Problem description
Check every line of the records below for the string "each", then report only how many lines have it.

____ Task inputs

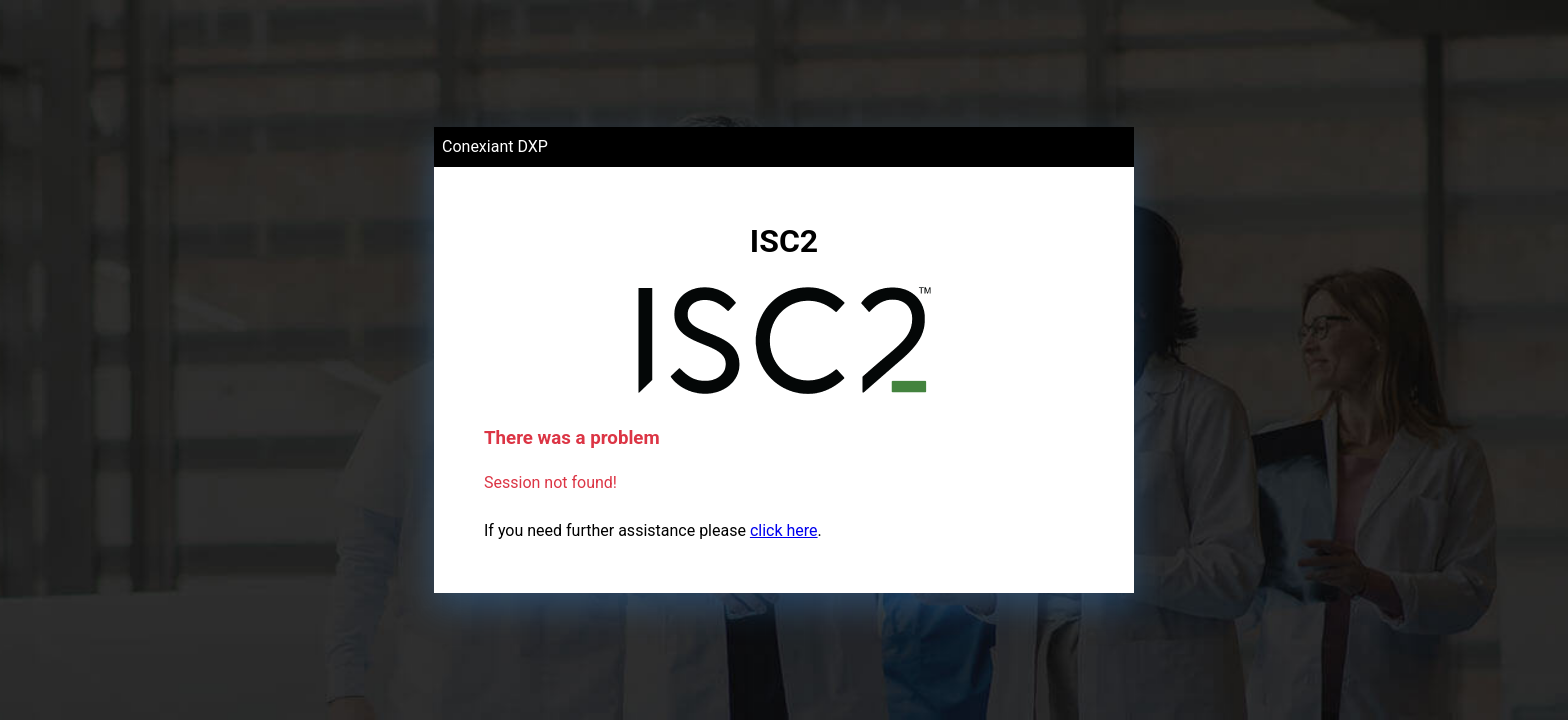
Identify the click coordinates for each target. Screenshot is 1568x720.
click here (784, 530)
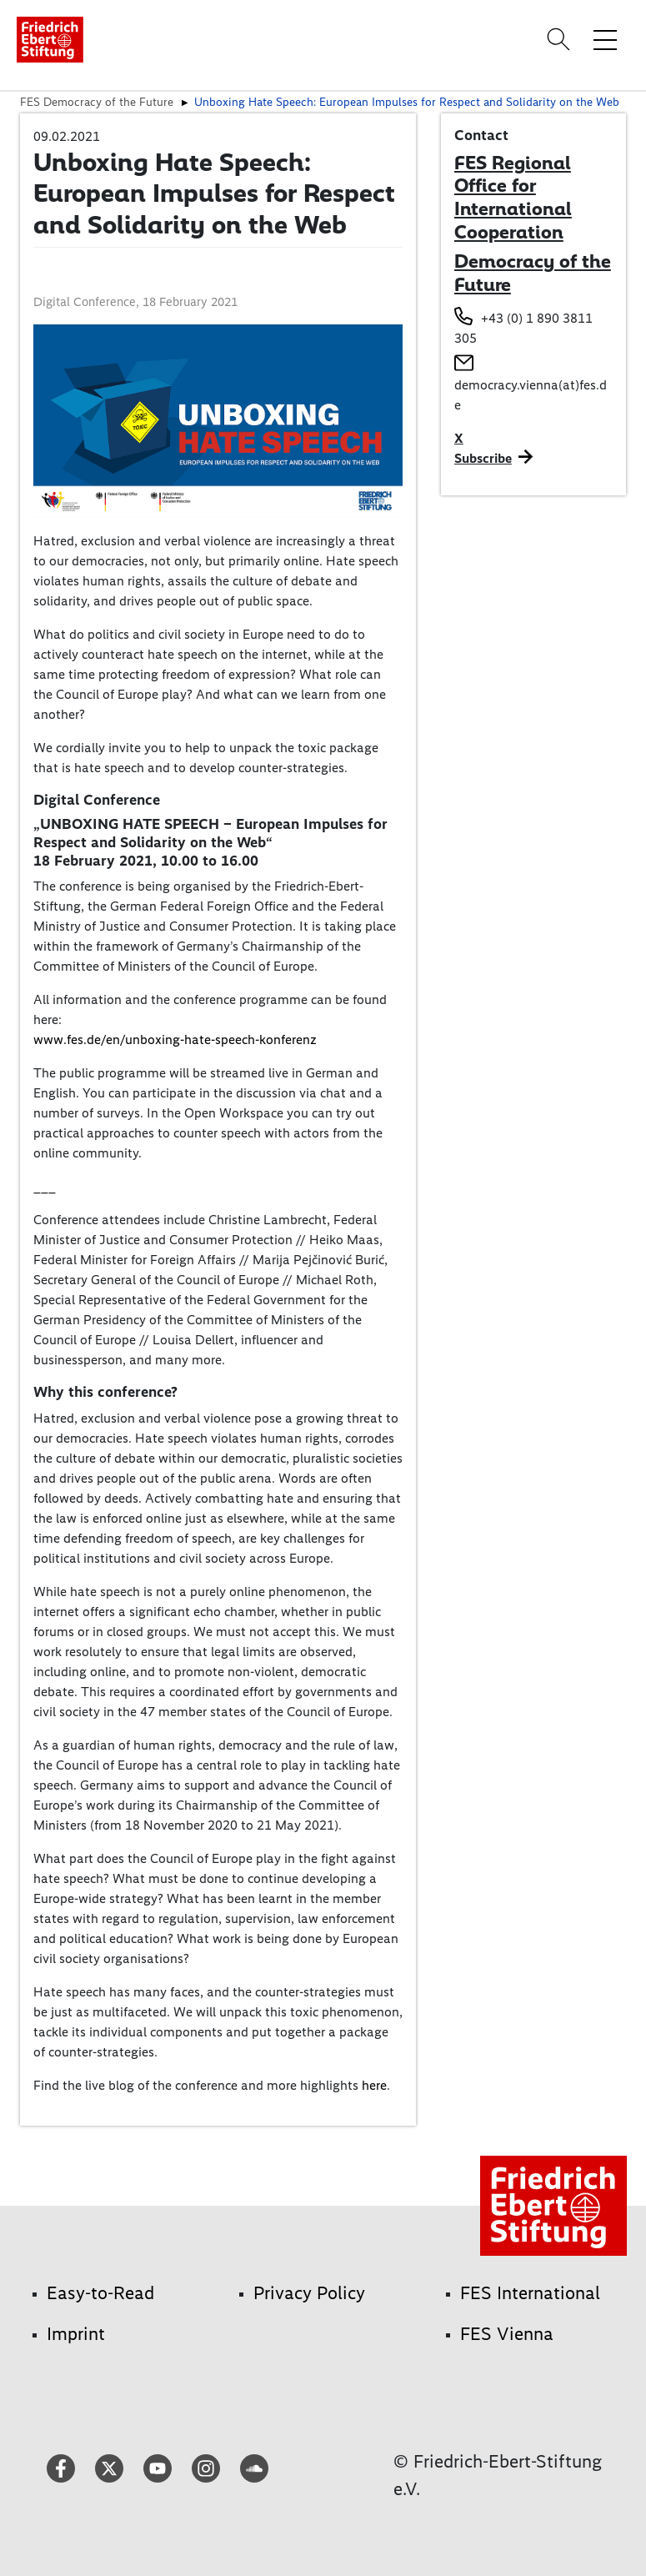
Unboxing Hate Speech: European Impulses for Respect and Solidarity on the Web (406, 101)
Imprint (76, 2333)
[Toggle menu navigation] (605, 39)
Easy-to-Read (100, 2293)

________
____ Task inputs

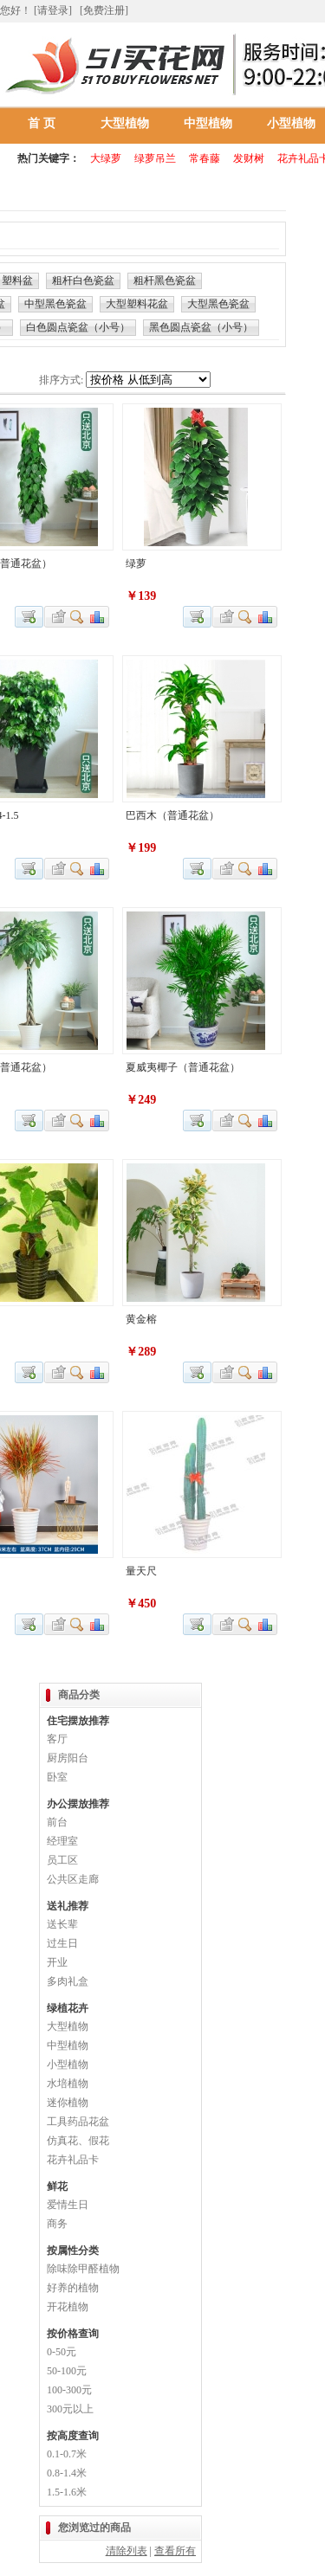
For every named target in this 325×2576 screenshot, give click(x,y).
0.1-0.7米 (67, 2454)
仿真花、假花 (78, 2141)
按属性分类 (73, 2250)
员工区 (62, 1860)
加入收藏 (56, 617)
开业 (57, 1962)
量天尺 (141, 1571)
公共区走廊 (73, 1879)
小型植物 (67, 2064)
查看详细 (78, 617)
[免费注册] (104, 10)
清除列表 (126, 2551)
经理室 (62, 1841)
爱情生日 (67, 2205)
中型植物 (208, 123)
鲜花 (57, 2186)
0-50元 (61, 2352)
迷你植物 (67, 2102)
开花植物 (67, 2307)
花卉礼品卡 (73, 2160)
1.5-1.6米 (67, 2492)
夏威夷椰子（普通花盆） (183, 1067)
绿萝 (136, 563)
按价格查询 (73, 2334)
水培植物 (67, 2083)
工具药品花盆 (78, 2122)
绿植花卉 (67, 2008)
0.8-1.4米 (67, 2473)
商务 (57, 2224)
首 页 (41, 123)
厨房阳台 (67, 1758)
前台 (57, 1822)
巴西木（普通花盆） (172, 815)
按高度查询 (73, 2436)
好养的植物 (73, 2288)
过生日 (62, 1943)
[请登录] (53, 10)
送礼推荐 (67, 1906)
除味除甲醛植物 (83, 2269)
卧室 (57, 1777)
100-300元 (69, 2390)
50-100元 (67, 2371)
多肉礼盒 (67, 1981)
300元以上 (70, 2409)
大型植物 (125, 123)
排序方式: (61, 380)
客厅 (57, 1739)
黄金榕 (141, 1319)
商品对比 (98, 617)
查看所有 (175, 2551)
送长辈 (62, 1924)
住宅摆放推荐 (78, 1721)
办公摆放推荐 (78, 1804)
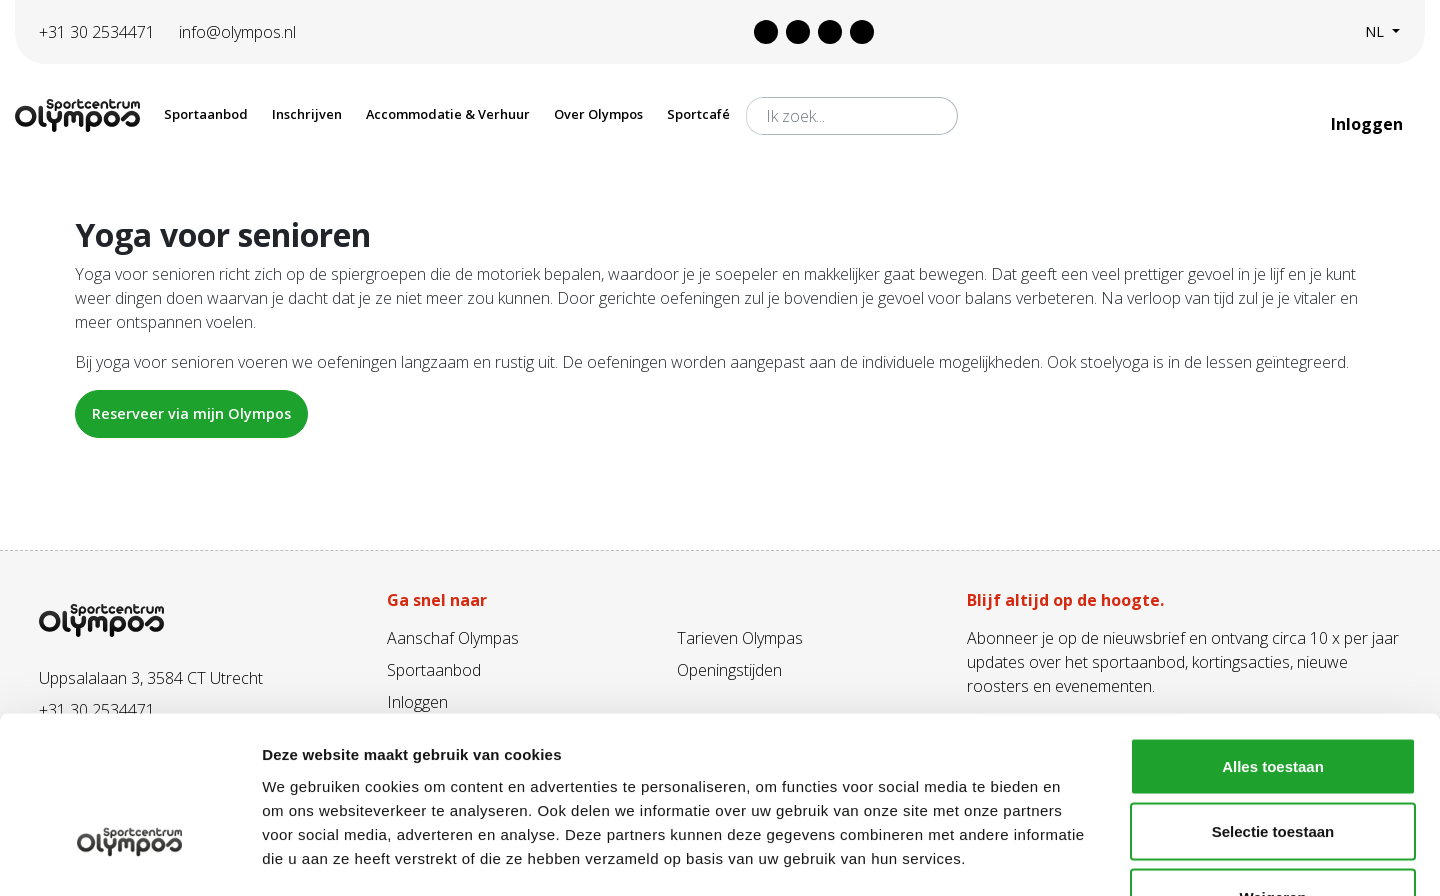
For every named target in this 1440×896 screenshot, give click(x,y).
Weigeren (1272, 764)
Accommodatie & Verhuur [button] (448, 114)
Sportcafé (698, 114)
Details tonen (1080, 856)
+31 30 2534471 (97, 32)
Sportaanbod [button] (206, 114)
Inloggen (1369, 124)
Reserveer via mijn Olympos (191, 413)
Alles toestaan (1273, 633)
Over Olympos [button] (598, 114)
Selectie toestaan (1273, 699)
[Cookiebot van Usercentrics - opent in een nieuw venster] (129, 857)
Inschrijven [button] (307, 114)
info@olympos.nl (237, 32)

________
____ Task inputs

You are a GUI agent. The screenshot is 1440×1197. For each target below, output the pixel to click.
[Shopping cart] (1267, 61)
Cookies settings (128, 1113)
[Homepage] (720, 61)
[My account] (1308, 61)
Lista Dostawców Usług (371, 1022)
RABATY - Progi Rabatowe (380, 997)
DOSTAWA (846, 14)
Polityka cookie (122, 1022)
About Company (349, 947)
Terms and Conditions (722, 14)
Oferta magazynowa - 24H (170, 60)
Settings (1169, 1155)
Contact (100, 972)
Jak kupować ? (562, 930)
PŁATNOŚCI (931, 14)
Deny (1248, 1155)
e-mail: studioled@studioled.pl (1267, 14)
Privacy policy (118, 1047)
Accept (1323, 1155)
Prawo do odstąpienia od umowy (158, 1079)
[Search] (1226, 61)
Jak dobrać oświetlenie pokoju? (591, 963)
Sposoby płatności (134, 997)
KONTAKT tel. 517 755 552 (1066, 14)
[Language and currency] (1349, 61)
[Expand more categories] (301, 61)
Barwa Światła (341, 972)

________

Response box
2